___ EXCERPTED RECORDS

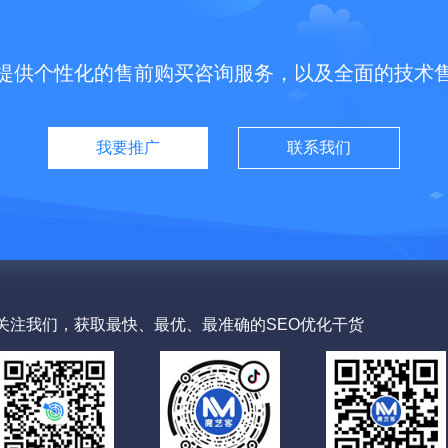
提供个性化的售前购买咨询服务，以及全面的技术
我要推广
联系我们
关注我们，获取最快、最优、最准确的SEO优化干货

______
___ EXCERPTED RECORDS

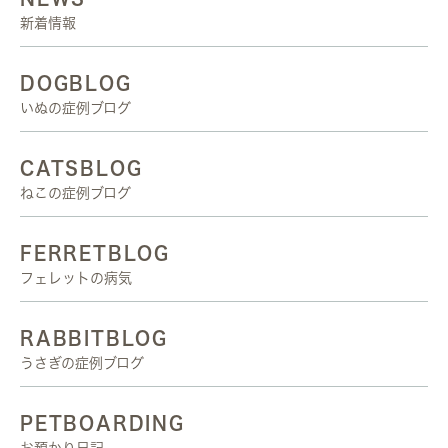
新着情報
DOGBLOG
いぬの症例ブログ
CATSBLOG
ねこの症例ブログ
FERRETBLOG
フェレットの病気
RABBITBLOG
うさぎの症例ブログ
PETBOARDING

______
___ EXCERPTED RECORDS

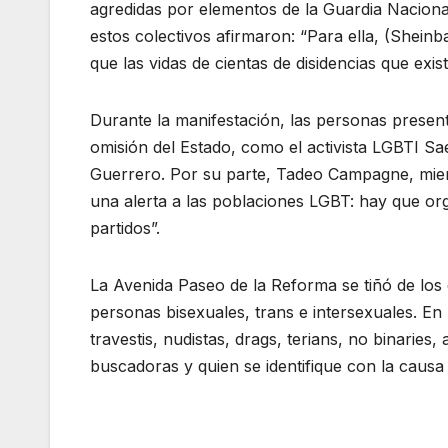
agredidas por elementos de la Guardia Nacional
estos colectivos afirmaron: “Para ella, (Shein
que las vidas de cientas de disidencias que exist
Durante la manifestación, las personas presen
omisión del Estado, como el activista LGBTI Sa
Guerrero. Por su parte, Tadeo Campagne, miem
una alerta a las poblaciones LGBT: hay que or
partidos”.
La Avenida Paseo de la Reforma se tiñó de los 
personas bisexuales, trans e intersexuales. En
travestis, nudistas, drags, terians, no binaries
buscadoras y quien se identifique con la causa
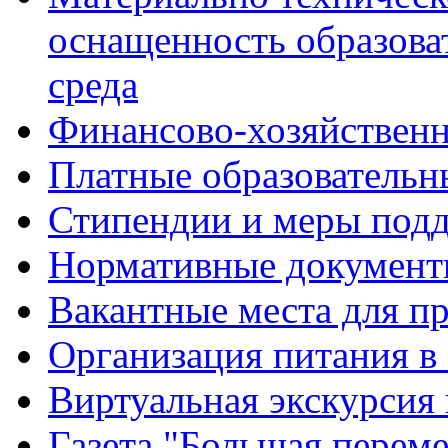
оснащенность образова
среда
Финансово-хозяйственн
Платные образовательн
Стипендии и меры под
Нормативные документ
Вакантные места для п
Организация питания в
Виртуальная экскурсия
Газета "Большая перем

______

Look through the material and find each line that includes "personas", then copy it.

PROBLEM SOLUTION>
Durante la manifestación, las personas presen
personas bisexuales, trans e intersexuales. En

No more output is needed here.